Information
- Motto: Aim High
- Established: 1988
- Principal: Dr Robyn Burton-Ree
- Enrollment: 857 (2023)
- Mascot: Osprey
- Website: https://wellingtonpointshs.eq.edu.au/

= Wellington Point State High School =

Secondary school in Queensland, Australia

Wellington Point State High School is a public, co-educational, secondary school, located in the Redland City suburb of Wellington Point, in Queensland, Australia. It is administered by the Department of Education, with an enrolment of 857 students and a teaching staff of 74, as of 2023. The school serves students from Year 7 to Year 12.

== History ==
The school had been in development since at least May 1985, with the land being acquired by the Department of Education in November 1985. The school opened on 25 January 1988, along with Redlands College.

Female students were given the option to wear skorts instead of the traditional skirts in 2019, when roughly 40% of Queensland’s state schools still only allowed skirts and dresses to be worn.

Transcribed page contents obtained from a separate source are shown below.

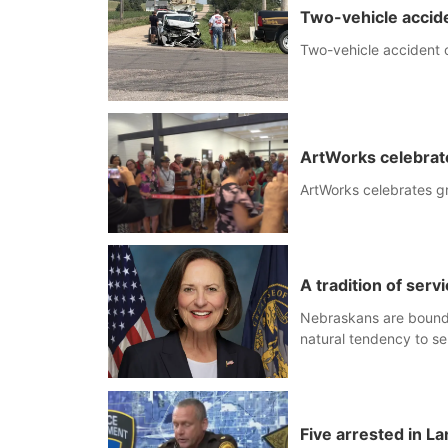
Two-vehicle accide
Two-vehicle accident o
ArtWorks celebrat
ArtWorks celebrates g
A tradition of serv
Nebraskans are bound b
natural tendency to se
Five arrested in La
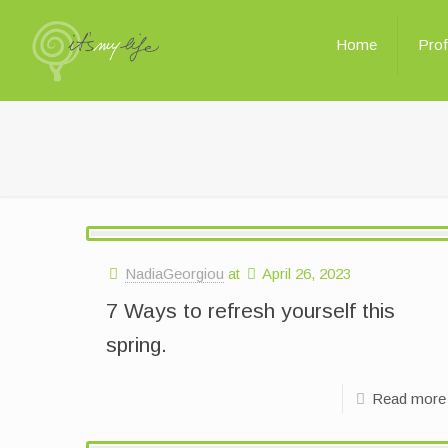
Home
Prof
NadiaGeorgiou
at
April 26, 2023
7 Ways to refresh yourself this
spring.
Read more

Also in 2019, the school officially created a sister school agreement with Suzuka High School, following a proposal made in 2017.

== Facilities ==
Wellington Point State High School has a fully functional theatre (The Osprey Theatre) and a Multi-Purpose Shelter (MPS) for assemblies and sporting activities. The school has developed a number of unique programs to encourage the steady educational development of students. Such a program is 'The Acceleration Program', which allows gifted year 10 students to undertake year 11 subjects, giving the student the option of beginning a tertiary course in their senior year.

== Notable staff ==

- Mikayla Hinkley, Australian cricket player.